Since the start of the month, clubs’ managements led by their team manager have been extremely busy criss-crossing the continent in search of new players to fill in the gaps they experienced in the first half of their league season.
Really work actually started in October 2018 when clubs set off their preparation for January 2019 transfer window with the trial of new players from their own soccer academies, the objective being to try to reduce their new players’ purchase bill come this month.
To any serious minded person who has the interest of development of soccer at heart, the criss-crossing that soccer agents have been making in Europe to sell their players, should actually serve as a lesson for Tanzanians, especially those entrusted with the task of developing the game from schools to soccer clubs.
But the million dollar question that still need to be posed is; are our soccer club leaders, especially at the local premier league level, see what is going on in Europe as a lesson to them?

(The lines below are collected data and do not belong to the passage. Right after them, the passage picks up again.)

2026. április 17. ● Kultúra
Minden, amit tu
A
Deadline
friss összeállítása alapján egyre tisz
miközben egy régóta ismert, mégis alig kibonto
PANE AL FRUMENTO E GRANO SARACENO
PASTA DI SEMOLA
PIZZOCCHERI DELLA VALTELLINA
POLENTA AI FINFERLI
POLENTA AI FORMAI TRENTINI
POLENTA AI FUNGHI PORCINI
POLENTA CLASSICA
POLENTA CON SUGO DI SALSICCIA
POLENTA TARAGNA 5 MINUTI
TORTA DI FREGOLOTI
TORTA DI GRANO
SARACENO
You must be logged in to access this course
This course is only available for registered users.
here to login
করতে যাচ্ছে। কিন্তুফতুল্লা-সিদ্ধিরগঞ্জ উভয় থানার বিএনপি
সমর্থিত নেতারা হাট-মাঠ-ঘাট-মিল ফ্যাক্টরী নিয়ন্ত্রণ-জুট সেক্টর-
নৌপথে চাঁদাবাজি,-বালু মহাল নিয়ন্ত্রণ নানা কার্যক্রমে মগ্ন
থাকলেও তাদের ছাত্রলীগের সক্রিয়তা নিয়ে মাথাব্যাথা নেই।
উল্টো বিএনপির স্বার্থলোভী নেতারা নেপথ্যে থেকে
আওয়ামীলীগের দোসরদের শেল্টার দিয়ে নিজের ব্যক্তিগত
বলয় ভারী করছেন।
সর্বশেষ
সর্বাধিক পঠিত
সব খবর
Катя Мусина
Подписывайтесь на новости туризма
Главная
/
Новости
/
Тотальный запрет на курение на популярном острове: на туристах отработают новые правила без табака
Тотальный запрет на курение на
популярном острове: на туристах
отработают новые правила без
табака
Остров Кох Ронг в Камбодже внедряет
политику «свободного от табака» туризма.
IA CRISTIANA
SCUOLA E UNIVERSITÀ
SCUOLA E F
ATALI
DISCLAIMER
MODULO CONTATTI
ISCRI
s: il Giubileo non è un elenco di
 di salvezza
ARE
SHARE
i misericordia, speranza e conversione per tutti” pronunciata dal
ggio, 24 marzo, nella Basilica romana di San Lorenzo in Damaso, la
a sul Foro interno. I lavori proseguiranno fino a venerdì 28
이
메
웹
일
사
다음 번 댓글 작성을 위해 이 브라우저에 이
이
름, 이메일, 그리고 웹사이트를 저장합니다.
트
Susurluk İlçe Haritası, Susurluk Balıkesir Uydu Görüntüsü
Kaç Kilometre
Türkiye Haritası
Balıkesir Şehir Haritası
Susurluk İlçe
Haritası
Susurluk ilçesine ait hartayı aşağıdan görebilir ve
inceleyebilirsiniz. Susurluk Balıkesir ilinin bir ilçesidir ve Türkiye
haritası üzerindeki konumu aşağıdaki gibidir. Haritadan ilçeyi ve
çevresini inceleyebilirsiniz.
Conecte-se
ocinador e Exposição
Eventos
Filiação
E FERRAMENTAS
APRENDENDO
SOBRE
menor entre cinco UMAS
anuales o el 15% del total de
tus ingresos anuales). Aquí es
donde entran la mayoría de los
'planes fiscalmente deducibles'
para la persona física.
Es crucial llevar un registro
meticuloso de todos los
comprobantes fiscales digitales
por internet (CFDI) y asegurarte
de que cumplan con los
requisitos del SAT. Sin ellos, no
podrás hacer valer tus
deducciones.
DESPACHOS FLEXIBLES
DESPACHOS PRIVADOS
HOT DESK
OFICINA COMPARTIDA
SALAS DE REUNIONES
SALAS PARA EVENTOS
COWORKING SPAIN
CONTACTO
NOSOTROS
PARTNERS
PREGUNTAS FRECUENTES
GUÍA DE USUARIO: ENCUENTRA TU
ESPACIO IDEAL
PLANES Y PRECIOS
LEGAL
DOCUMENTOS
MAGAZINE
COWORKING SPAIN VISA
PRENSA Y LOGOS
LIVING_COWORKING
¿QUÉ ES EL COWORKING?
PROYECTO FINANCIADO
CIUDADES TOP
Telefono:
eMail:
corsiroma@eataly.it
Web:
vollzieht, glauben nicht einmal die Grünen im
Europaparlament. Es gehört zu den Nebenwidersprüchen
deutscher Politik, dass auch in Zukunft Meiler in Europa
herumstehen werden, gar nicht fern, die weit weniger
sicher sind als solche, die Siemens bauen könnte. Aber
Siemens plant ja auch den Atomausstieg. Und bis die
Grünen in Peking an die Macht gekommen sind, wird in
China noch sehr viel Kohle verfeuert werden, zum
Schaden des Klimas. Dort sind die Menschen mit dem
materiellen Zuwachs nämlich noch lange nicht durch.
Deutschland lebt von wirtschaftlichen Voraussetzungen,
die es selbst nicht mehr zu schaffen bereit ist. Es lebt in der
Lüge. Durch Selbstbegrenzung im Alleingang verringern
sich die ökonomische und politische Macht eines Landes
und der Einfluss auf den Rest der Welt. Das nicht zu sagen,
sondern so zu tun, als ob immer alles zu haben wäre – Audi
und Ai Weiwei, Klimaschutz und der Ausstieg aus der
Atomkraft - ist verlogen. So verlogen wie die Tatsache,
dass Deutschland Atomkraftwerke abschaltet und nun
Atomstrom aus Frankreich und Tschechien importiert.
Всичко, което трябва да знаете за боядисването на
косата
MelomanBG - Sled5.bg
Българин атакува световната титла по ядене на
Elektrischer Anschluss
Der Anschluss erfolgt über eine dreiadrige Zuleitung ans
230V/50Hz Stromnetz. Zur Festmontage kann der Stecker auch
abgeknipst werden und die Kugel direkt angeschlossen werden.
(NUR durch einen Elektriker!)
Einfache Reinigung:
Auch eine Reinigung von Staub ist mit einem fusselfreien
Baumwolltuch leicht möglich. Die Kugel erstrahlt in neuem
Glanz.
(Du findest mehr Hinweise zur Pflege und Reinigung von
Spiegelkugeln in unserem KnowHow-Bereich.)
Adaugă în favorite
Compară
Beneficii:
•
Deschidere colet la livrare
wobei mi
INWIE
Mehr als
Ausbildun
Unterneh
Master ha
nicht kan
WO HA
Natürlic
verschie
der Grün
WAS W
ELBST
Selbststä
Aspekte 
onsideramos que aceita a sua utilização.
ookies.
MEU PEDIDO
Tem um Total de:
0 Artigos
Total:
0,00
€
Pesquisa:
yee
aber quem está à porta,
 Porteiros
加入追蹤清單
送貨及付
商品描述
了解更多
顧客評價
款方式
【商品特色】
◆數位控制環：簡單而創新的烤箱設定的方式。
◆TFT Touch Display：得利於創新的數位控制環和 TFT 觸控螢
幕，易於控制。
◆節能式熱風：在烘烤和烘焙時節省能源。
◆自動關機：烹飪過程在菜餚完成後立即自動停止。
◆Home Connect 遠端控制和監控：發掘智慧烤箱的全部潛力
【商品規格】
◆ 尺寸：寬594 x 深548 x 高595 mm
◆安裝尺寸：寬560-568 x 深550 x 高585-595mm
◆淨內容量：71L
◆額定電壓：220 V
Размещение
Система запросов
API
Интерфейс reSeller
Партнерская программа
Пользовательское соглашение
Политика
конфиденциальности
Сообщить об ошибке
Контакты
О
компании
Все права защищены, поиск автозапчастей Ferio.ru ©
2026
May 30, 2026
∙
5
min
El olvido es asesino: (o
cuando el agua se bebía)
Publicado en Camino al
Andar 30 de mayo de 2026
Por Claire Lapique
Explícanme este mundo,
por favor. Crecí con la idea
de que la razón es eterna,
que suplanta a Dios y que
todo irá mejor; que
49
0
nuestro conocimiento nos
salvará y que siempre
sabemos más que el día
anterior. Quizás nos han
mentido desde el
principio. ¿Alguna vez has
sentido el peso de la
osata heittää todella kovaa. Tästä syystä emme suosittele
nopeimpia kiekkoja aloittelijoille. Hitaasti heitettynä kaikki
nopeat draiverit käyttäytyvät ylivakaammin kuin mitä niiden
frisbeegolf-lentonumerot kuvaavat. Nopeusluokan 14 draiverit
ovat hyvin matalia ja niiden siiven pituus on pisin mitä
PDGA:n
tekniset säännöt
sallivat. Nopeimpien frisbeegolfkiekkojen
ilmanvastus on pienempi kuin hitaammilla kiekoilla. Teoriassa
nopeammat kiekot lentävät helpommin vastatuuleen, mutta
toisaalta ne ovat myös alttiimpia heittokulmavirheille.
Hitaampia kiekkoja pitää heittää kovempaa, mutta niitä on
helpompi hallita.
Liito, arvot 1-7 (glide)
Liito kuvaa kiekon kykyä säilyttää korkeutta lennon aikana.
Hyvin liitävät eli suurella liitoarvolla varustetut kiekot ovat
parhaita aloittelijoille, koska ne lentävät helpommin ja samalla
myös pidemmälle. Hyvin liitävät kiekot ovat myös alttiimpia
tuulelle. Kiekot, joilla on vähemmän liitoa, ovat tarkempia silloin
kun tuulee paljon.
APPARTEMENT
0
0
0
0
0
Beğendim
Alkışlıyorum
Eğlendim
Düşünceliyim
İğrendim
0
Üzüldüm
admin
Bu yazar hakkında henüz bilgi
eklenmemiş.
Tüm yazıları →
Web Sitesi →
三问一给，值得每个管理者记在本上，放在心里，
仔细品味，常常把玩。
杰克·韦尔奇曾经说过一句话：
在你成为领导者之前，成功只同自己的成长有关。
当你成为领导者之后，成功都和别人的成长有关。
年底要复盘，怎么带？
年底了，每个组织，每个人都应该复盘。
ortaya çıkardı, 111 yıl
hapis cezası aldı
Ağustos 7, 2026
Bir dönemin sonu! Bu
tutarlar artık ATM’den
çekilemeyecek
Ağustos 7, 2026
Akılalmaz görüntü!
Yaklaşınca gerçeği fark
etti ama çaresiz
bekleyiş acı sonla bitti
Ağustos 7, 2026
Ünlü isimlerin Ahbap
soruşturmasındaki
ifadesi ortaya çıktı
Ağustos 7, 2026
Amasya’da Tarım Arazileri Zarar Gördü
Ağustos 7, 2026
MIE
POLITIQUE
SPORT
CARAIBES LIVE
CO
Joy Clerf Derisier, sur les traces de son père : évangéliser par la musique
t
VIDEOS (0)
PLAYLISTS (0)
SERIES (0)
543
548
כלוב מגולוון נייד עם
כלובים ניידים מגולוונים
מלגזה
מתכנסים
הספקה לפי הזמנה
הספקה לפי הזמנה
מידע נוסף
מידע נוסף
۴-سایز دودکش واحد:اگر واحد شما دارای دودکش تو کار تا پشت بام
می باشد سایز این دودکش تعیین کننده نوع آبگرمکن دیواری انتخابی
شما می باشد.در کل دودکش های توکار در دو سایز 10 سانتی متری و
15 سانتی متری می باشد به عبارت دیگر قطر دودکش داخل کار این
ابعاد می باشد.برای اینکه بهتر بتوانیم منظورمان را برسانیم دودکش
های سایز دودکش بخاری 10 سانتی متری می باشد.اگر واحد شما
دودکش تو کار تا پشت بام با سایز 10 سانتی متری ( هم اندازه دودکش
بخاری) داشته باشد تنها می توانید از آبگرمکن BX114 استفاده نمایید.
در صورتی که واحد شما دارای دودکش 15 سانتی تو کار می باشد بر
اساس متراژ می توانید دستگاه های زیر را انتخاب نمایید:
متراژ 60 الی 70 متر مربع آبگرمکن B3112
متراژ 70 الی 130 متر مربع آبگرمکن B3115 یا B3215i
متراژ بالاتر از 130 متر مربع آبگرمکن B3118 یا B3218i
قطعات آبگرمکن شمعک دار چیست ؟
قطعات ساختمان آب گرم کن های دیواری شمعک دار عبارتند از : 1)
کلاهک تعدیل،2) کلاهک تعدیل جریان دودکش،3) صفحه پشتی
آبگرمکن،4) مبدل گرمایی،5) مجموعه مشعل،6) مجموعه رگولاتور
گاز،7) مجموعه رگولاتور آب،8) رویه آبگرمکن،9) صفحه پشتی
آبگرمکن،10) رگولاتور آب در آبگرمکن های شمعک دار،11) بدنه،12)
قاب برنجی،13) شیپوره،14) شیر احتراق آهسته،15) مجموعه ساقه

I’m raising this question because what is presently going on in Europe, in terms of soccer transfer, is part of the continent’s planning both for development of the game and that of the multibillion euro soccer industry.
For, unlike what we are used to seeing on the local scene where clubs talk of spending billions of Tanzanian shillings in buying players who always turn out to be worthless; you do that kind of thing in Europe and eventually fail to meet the target that had been set for you by your bosses, you’re straight away shown the door, and that’s lesson number one.
In short, it’s not just a question of buying a player or players, but the question does the player bought represent value for money?
It’s for that reason that we see clubs like Arsenal not just going to the soccer players’ market in order to get what they think they need.
But they are also trying to find out how they can off-load expensive players they have in order to bring in younger, more energetic and yet cheaper players.
Therefore, going by what is going on in Europe now, I expect our clubs to have officials within their clubs who would be noting down lessons from Europe for emulation going forward.
Top premier league clubs like Simba, Young Africans, Azam FC, Mtibwa Sugar and others need to be in the forefront in collecting lessons from Europe and other parts of the world in order to improve their squads.
The point is, if we don’t learn from others who happen to be more advanced in the development of the beautiful game than us, then we are very much unlikely to get anywhere, and if we still don’t know what that means, then that is a tragedy of monstrous proportion.
And talking about planning, over the weekend, Simba’s Spokesman, Haji Manara, told whoever cared to listen to him that his club’s plan in the Champions League was to ensure that they collected all their nine points from home matches against clubs from Algeria, the Democratic Republic of Congo and Egypt.
What Manara meant is that, come rain, come sunshine, his club planned and was committed to winning all their home games.
It is certainly a good plan.
But if I were them, I would go further than that by committing the team into not losing any of its three away matches.
Simba’s failure to also plan a winning strategycum- commitment for away matches means that they are somewhat silent on the nine points Simba can collect if they win all their away games, and that is strange.
It is strange because if you don’t plan, on equal measure, on away matches, how sure are you that you will win all your home games?
In fact, if Simba are really planning for their Champions League, then they don’t need to pick examples from their own past records registered in 1974 and in 1993.
In the two, foregoing years, Simba reached the semifinal and the final of the Champions League and the CAF Cup because they were able to get good results both at home and away.
Simply put, Simba need to know that for a team to qualify for the quarter final from its respective group, it must collect more than nine points and that can only be realised if such a team has the ability of winning both at home and away from home.
But saying you want to win all home matches is one thing, and winning, as we all know, is completely another.
The question is, what is the club doing, in terms of preparation, to ensure that come next Saturday, Simba would be able to bag in all their first three points?
Of course, what they are doing in the intervening period is supposed to be their secret, in order to avoid a word on their training programme getting to their opponents.
But they need to work extremely hard before Saturday if they want to start well their Champions League campaign.